A voluntary framework is becoming an approval process
The Anthropic standoff is now setting the operating template for the rest of the frontier AI market. On June 2, President Donald Trump signed an executive order creating a voluntary framework for developers to provide the government access to covered frontier models for up to 30 days before release and to collaborate on selecting trusted partners for early access. The order also said nothing in that section should be read to create a mandatory licensing, preclearance or permitting requirement for new AI models.
Less than four weeks later, the distinction between voluntary coordination and government approval is already under pressure. OpenAI said Friday that it is beginning a limited preview of GPT-5.6 Sol, Terra and Luna, but that, at the government's request, access will start with a small group of trusted partners whose participation has been shared with the government. In its launch post, OpenAI said it does not believe this kind of government access process should become the long-term default because it keeps tools from users, developers, enterprises, cyber defenders and global partners.
OpenAI's move shows that Anthropic is no longer an isolated case. The government is now treating advanced cyber-capable models as systems whose release conditions can be negotiated before or after launch. The difference is procedural: OpenAI is cooperating before broad release, while Anthropic is negotiating after an abrupt shutdown.
The legal basis remains unsettled
The government's chosen instrument is also under scrutiny. A CSIS analysis said the June 12 action required a Bureau of Industry and Security license for foreign persons, inside or outside the US, to access Fable 5 and Mythos 5. CSIS also noted that the legal fit is uncertain because remote access to a model on Anthropic servers is not the same thing as exporting model weights or source code.
A Harvard Law Review essay framed the question more bluntly: when a user sends a prompt to a hosted AI model and receives a response, has the provider exported the model? That distinction matters because the government appears to be using export-control machinery built around goods, software, technology transfer and deemed exports to govern cloud access to a hosted AI service.
That uncertainty gives both sides an incentive to settle. For Anthropic, a negotiated lift would restore access without forcing an immediate courtroom test of Commerce's authority. For the administration, a deal would preserve the precedent that frontier model releases can be conditioned on government security concerns without risking an early legal ruling that narrows its power.
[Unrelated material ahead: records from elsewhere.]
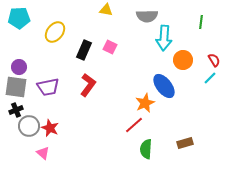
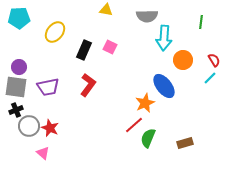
green semicircle: moved 2 px right, 11 px up; rotated 18 degrees clockwise
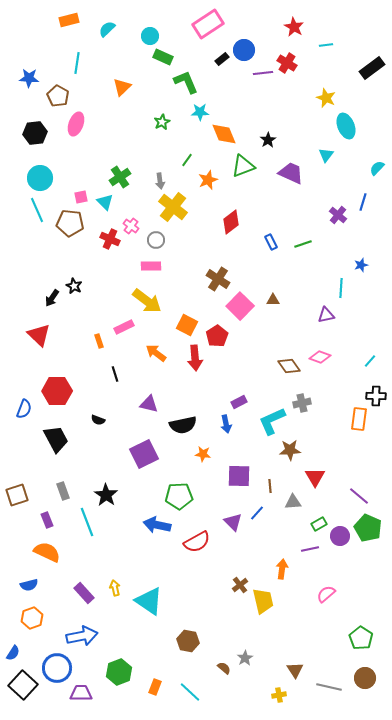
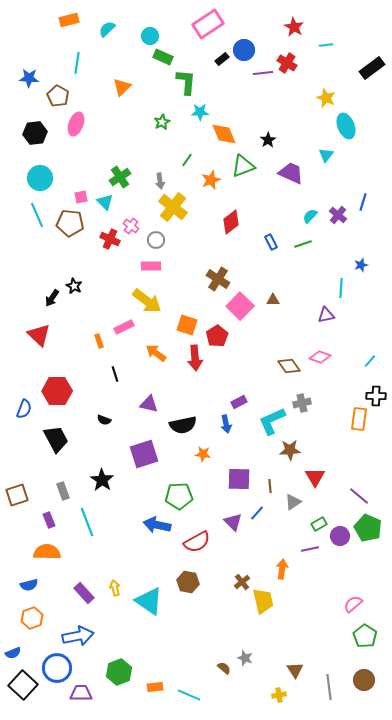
green L-shape at (186, 82): rotated 28 degrees clockwise
cyan semicircle at (377, 168): moved 67 px left, 48 px down
orange star at (208, 180): moved 3 px right
cyan line at (37, 210): moved 5 px down
orange square at (187, 325): rotated 10 degrees counterclockwise
black semicircle at (98, 420): moved 6 px right
purple square at (144, 454): rotated 8 degrees clockwise
purple square at (239, 476): moved 3 px down
black star at (106, 495): moved 4 px left, 15 px up
gray triangle at (293, 502): rotated 30 degrees counterclockwise
purple rectangle at (47, 520): moved 2 px right
orange semicircle at (47, 552): rotated 24 degrees counterclockwise
brown cross at (240, 585): moved 2 px right, 3 px up
pink semicircle at (326, 594): moved 27 px right, 10 px down
blue arrow at (82, 636): moved 4 px left
green pentagon at (361, 638): moved 4 px right, 2 px up
brown hexagon at (188, 641): moved 59 px up
blue semicircle at (13, 653): rotated 35 degrees clockwise
gray star at (245, 658): rotated 21 degrees counterclockwise
brown circle at (365, 678): moved 1 px left, 2 px down
orange rectangle at (155, 687): rotated 63 degrees clockwise
gray line at (329, 687): rotated 70 degrees clockwise
cyan line at (190, 692): moved 1 px left, 3 px down; rotated 20 degrees counterclockwise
The unresolved question is what Anthropic must actually change. Bloomberg reported that restrictions could be lifted once officials across the administration approve, but the mechanics remain unclear. The likely options include additional access controls, monitoring, customer vetting, revised safeguards or some combination of those measures. What would matter most is whether any agreement becomes Anthropic-specific, or whether it becomes the playbook every frontier lab must follow before shipping a model with advanced cybersecurity capability.
For Brown, Amodei and Anthropic, the near-term objective is simple: get Fable 5 and Mythos 5 back online. The larger consequence is less contained. A company built around the premise that safety can be a competitive advantage is now negotiating with a government that may decide safety claims are not enough unless Washington also signs off on access.